Fer chrissake, go lie down now. Sheesh.
Pretend it’s not an election year, that will make you feel better, Bossy!
Finally, it is all starting to make sense!
You’re funny when you’re sick! Very white dancing, indeed.
Is this why it’s taking so long to bring Democracy to Iraq? Because no one can understand this except a sick Bossy?
I hope the Tylenol is kicking in.
I am so not excited about the RNC coming to my city. Bleck.
William’s comment:
“how do you pronounce ‘Pledged’ since there is a ‘D’ in the middle of that word as well.”
Maybe your readers can help you. Try this — read this aloud:
DID DODDERING DADDY DIDDLE DIDACTIC DIERDRE?
Good.
Meleah hopes Bossy Feels better soon.
I hope you feel better.
Thanks for the explanation. My 11 year old (on Monday!) daughter just asked me this afternoon what the deal is with primaries and I ummed and erred and tried to explain and lo and behold! Bossy saves the day and teaches a 5th grader (and her mom) a civics lesson.
Kudos to you!
Just thought I’d share with you that I pronounce candidates “can-ih-dits.” I don’t know why I needed to share that with you, but I did.
BOSSY’s enunciation is impeccable; her observations on Republican Dancing Skills (an oxymoron, at best) are astute, and her lexicon is definitely the BOSS.
I would just like to note that according to the map of Bossy’s roadtrip, Bossy lives in CANADA. Which just goes to add support to the sense that some people have that Americans aren’t involved enough in our own political process. How come I couldn’t explain any of this stuff before reading this tutorial? I can actually VOTE in this coming elections. -sigh- Also, I think 99.2 upside down is 2.99. Not a healthy temperature indeed.
where were you when i was in poli sci grad school and needed you? all i had at my disposal then was my sunny disposition and my ability to sing “I’m Just a Bill” thanks to America Rock.
thank Dog i now have you.
dude…wait. what?
How exactly do they plan on making health care required?
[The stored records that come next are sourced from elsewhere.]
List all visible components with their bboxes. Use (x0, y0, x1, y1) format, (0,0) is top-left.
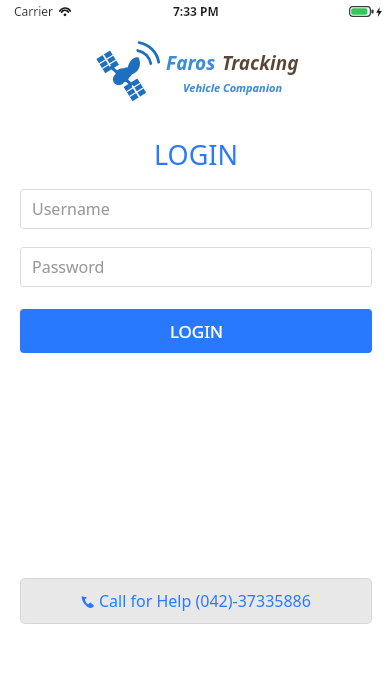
button[interactable]: LOGIN (20, 309, 372, 353)
staticText: Call for Help (042)-37335886 (99, 590, 311, 612)
staticText: 7:33 PM (173, 3, 219, 19)
staticText: Tracking (222, 50, 299, 76)
staticText: Vehicle Companion (183, 80, 283, 95)
button[interactable]: Username (20, 189, 372, 229)
button[interactable]: Password (20, 247, 372, 287)
staticText: LOGIN (0, 136, 392, 173)
staticText: Faros (166, 50, 216, 76)
button[interactable]: Call for Help (042)-37335886 (20, 578, 372, 624)
staticText: Password (32, 256, 105, 278)
staticText: LOGIN (170, 320, 223, 343)
staticText: Username (32, 198, 110, 220)
staticText: Carrier (14, 3, 54, 19)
I mean I need it and stuff but they ain’t the boss(y) of me!
Bossy, can I tell you how much I love you that you are so smart about politics?
That being said, I’ll kick your skinny little ass if you touch my man Obama.
Poor Bossy. Go to sleep.
I lived in Florida in 2000 and didn’t go to sleep till 5 am the morning after election. Can I be next and tell everyone about hanging chads?
Bossy teaches me so much.
And I love the addition of Barack’s ears. Ha!
Ow, we want the funk
Give up the funk
Ow, we need the funk
We gotta have that funk
That’s all I have to say about the white dancing.
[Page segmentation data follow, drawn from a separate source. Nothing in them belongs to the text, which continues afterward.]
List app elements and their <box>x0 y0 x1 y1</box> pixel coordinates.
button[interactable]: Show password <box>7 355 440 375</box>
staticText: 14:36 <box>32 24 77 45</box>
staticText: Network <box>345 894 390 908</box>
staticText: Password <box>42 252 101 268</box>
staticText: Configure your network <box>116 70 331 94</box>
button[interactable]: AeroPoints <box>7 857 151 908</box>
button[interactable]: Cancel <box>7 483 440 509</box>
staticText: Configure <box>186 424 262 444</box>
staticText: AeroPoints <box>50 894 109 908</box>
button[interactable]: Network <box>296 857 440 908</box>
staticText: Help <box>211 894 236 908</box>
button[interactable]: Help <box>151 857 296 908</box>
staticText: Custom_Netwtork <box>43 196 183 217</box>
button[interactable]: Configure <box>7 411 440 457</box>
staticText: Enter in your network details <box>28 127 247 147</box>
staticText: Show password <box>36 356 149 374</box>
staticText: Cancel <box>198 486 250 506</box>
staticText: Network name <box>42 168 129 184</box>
Thank goodness for this post. I skipped a whole lot of school as a youngin’ and sure did need this explanation. Don’t know what I’d do without Bossy! Fever or not fever, just so long as she doesn’t go all debra lefevre we’ll be all right.
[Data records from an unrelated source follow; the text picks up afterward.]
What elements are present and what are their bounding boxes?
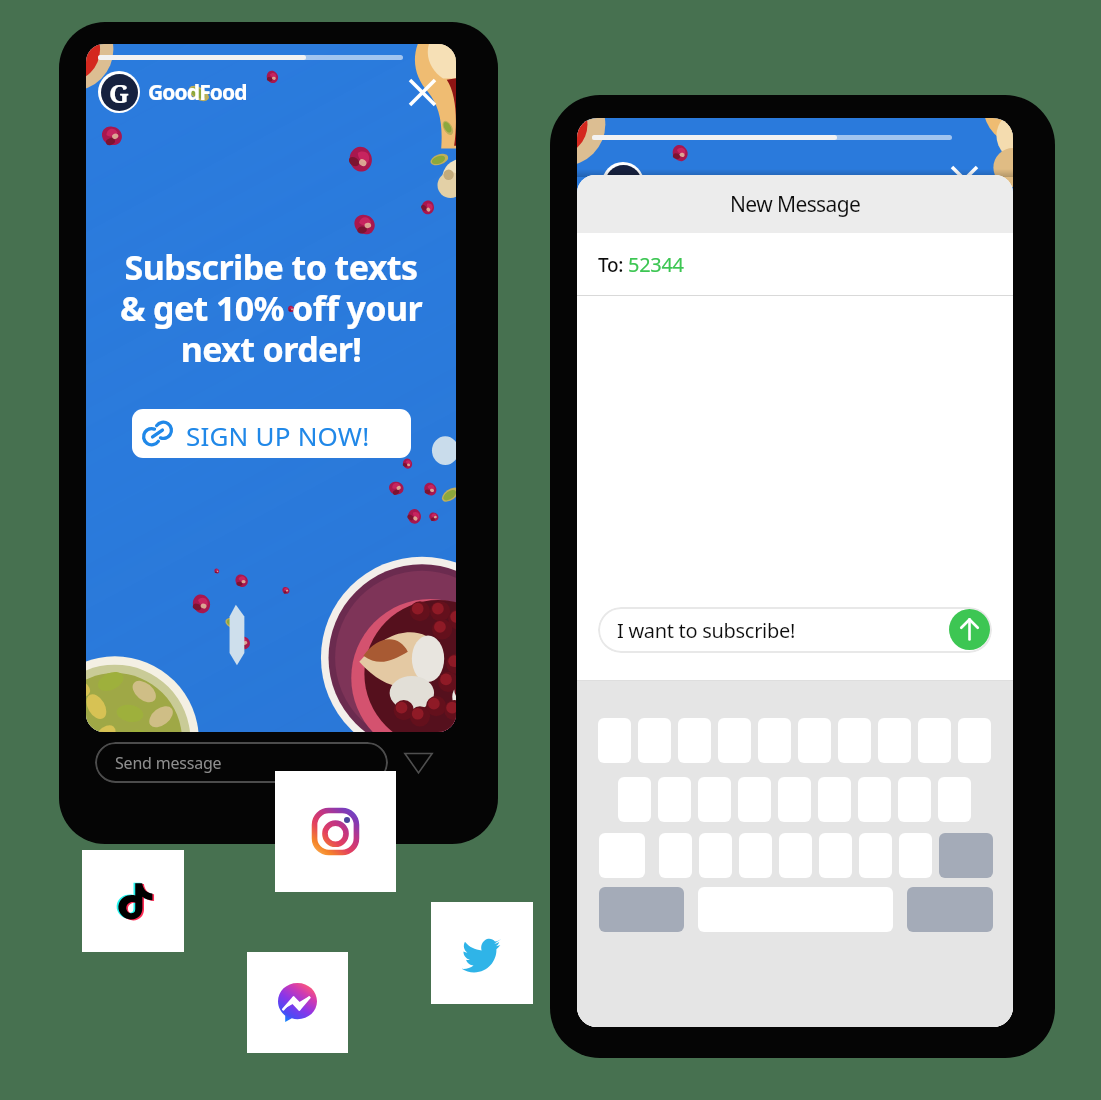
button[interactable]: Send message xyxy=(95,742,388,783)
button[interactable] xyxy=(779,833,812,878)
button[interactable] xyxy=(958,718,991,763)
staticText: GoodFood xyxy=(148,78,247,107)
button[interactable]: Numbers xyxy=(599,887,684,932)
button[interactable] xyxy=(678,718,711,763)
button[interactable]: Return xyxy=(907,887,993,932)
button[interactable] xyxy=(918,718,951,763)
button[interactable] xyxy=(598,718,631,763)
button[interactable] xyxy=(818,777,851,822)
staticText: Subscribe to texts & get 10% off your ne… xyxy=(106,244,436,372)
staticText: I want to subscribe! xyxy=(617,617,796,644)
staticText: Send message xyxy=(115,752,222,774)
button[interactable]: G xyxy=(98,71,247,113)
button[interactable]: I want to subscribe! xyxy=(598,607,992,653)
staticText: New Message xyxy=(730,190,861,219)
button[interactable]: Close xyxy=(404,74,441,111)
button[interactable] xyxy=(859,833,892,878)
button[interactable] xyxy=(758,718,791,763)
button[interactable] xyxy=(819,833,852,878)
button[interactable] xyxy=(698,777,731,822)
button[interactable] xyxy=(739,833,772,878)
button[interactable] xyxy=(899,833,932,878)
button[interactable] xyxy=(798,718,831,763)
button[interactable] xyxy=(938,777,971,822)
button[interactable] xyxy=(718,718,751,763)
button[interactable]: Twitter xyxy=(431,902,533,1004)
button[interactable]: TikTok xyxy=(82,850,184,952)
button[interactable] xyxy=(878,718,911,763)
button[interactable] xyxy=(618,777,651,822)
button[interactable] xyxy=(898,777,931,822)
staticText: To: xyxy=(598,252,628,278)
staticText: SIGN UP NOW! xyxy=(186,418,370,453)
button[interactable]: SIGN UP NOW! xyxy=(132,409,411,458)
button[interactable] xyxy=(658,777,691,822)
button[interactable] xyxy=(699,833,732,878)
button[interactable] xyxy=(638,718,671,763)
button[interactable]: Send message xyxy=(949,609,990,650)
staticText: G xyxy=(109,75,130,110)
button[interactable]: Backspace xyxy=(939,833,993,878)
staticText: 52344 xyxy=(628,251,684,278)
button[interactable] xyxy=(738,777,771,822)
button[interactable] xyxy=(858,777,891,822)
button[interactable]: Instagram xyxy=(275,771,396,892)
button[interactable] xyxy=(778,777,811,822)
button[interactable] xyxy=(659,833,692,878)
button[interactable] xyxy=(838,718,871,763)
button[interactable]: Messenger xyxy=(247,952,348,1053)
button[interactable]: Send xyxy=(399,741,437,779)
Maybe we should skip all this nonsense and do like the cath-o-licks do. Incense, anyone?
The last 2 elections my pick lost…..that’s a bummer, dude.
Feel better, bossy!!!
Oy vey. I need a gin and tonic.
Thank you for explaining all that. In a format that I can understand, sarcasm. As for the very white dancing, Republicans don’t dance. They’re not allowed too. Haven’t you seen “Footloose”?
I’m a Canadian and have recently become interested in the U.S. electoral process (okay if you twist my arm your Barack O’Boyfriend might have a tad bit to do with my newfound interest). I find your blog about the right amount of enlightenment for me. Damm – I want to caucus though! You Americans have all the fun.
Just recovering from being near death’s door (according to me) myself I totally concur that Tylenol does in fact take an aeon to work.
Not *so* white… I heard last time they did the Macarena.
Party on, Elephants.
(great candidate link, btw)
This post is so good, it gave me a feeling I’ve not felt since…
whoooooo-HAHHHH.
whoooooo-HAHHHH.
whoooooo-HAHHHH.
It’s an older code, but it checks out.
This is hee-lar-ious!
I love how you added the ears to the Obama stick guy!
I love you forever and always for calling him Barack OBoyfriend. FOREVER and ALWAYS.
I’m laughing so hard I started choking and I can’t stop. Maybe if high school civics had been this fun, I wouldn’t be so ignorant about the electoral process.
Get Better Soon. I hope this is not the same bug that’s been doing the rounds over here, it’s a meanie weeny.